Pasal 78 UU Perlindungan Anak,  menyebutkan, setiap orang yang mengetahui dan membiarkan anak dalam keadaan bahaya atau mengalami kekerasan, tapi tidak melaporkan, maka orang tersebut dipidana 5 tahun. Namun pada prakteknya, sering kita melihat di Ibu Kota Jakarta,  para perempuan dewasa mengeksploitasi anak-anak untuk mendapat rasa iba dari pengguna jalan (terutama mereka yang bermobil) dengan mencubit  sang anak hingga menangis. Karena iba,  banyak dari pengguna jalan melemparkan uang untuk si ibu. Bukan melaporkan ke aparat setempat. Mengapa demikian? Karena kurangnya sosialisasi undang-undang tsb. Dan tak ada tindakan dari aparat , padahal tanggungjawab merekalah untuk melakukan tindakan atas eksploitasi dan kekerasan yang di lakukan pada anak. Pemerintah bertanggung jawab menjamin perlindungan anak sebagai lembaga yang menjadi pelaksana UU sebagaimana ditegaskan dalam UU Perlindungan Anak ( 23/2002 ) bahwa setiap anak berhak mendapat perlindungan dari kekerasan, eksploitasi dan diskriminasi. Bagaimana menurut anda?
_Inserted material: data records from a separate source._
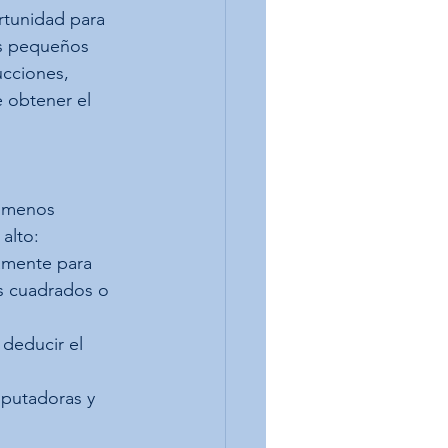
tunidad para 
os pequeños 
cciones, 
 obtener el 
s menos 
alto:
vamente para 
s cuadrados o 
 deducir el 
putadoras y 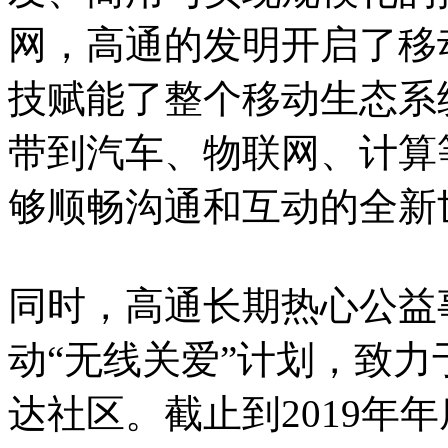
网，高通的发明开启了移
技赋能了整个移动生态系
带到汽车、物联网、计算
够顺畅沟通和互动的全新
同时，高通长期热心公益事
动“无线关爱”计划，致
达社区。截止到2019年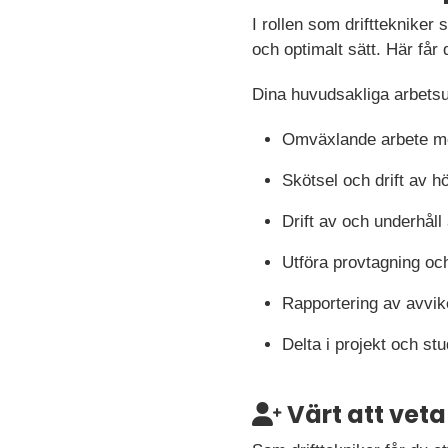
I rollen som drifttekniker 
och optimalt sätt. Här får
Dina huvudsakliga arbetsu
Omväxlande arbete mel
Skötsel och drift av 
Drift av och underhål
Utföra provtagning oc
Rapportering av avvike
Delta i projekt och st
Värt att veta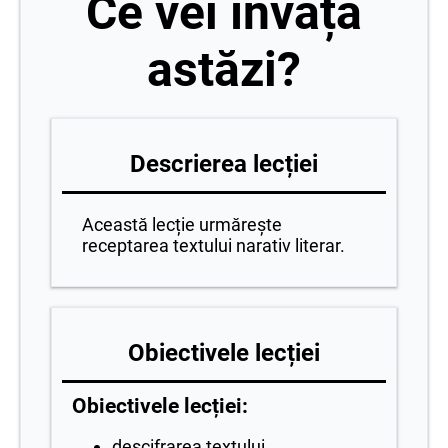
Ce vei învăța
astăzi?
Descrierea lecției
Această lecție urmărește
receptarea textului narativ literar.
Obiectivele lecției
Obiectivele lecției:
descifrarea textului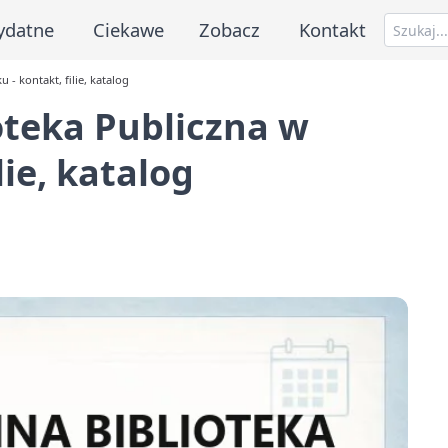
ydatne
Ciekawe
Zobacz
Kontakt
- kontakt, filie, katalog
oteka Publiczna w
lie, katalog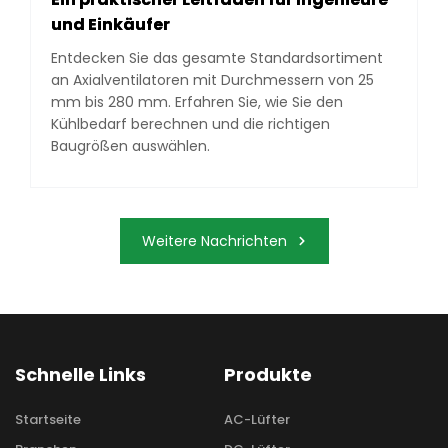
und Einkäufer
Entdecken Sie das gesamte Standardsortiment
an Axialventilatoren mit Durchmessern von 25
mm bis 280 mm. Erfahren Sie, wie Sie den
Kühlbedarf berechnen und die richtigen
Baugrößen auswählen.
Weitere Nachrichten
Schnelle Links
Produkte
Startseite
AC-Lüfter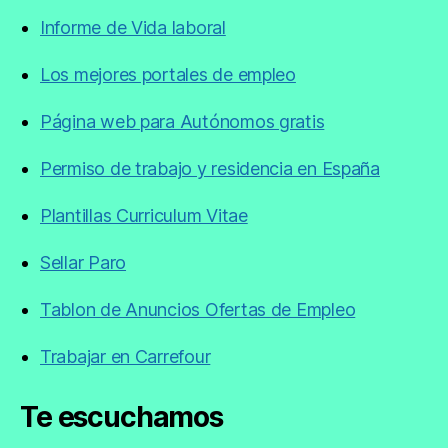
Informe de Vida laboral
Los mejores portales de empleo
Página web para Autónomos gratis
Permiso de trabajo y residencia en España
Plantillas Curriculum Vitae
Sellar Paro
Tablon de Anuncios Ofertas de Empleo
Trabajar en Carrefour
Te escuchamos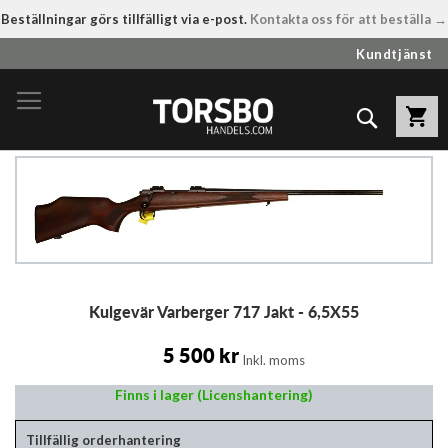
Beställningar görs tillfälligt via e-post.
Kontakta oss för att beställa →
Hoppa
Kundtjänst
till
innehållet
Sök
Hoppa
till
slutet
av
bildgalleriet
Hoppa
Kulgevär Varberger 717 Jakt - 6,5X55
till
början
av
5 500 kr
Inkl. moms
bildgalleriet
Finns i lager (Licenshantering)
Tillfällig orderhantering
Saya baru saja keliling Manado selama 4 hari. Saya kagum pada pemda setempat. karena selama saya disana tidak melihat adanya eksploitasi dan kekerasan pada anak dalam rangka "menghiba" pada pengguna jalan. Yang ada, untuk "keluarga yang berkekurangan" oleh dinas pariwisata disana anak-anak diberi pelatihan fotografi, refleksi, dan membuat cindera mata - yang kemudian keahlian anak-anak tersebut di perdayakan di tempat-tempat wisata, seperti obyek wisata bukit kasih. Luar biasa! Sebuah solusi yang seharusnya di tiru pemda-pemda lainnya terutama pemda DKI sebagai ibu kota negara: rekrut anak jalanan, beri pelatihan dan salurkan di tempat-tempat pariwisata. Bukan di jebloskan ke panti depsos, diberi pengarahan dan di lepaskan kembali. Tokh pajak yang ada juga diperuntukan untuk mereka..

Terima kasih untuk yg telah bergabung..

Apa yg terjadi pada masa remaja anak Indonesia sungguh sangat memprihatinkan: tawuran antar pelajar bukan hanya di kota kota besar tp sdh merambah ke desa desa yg dulu hidup damai dg toleransi yg sangat tinggi. Siapa yg salah tdk perlu di perdebatkan. Tp mari berbagi pemikiran bagaimana mengembaljkna anak bangsa untuk tdk membuang toleransi dan menjadi anak yg dpt mengelola emosinya ke hal yg positif.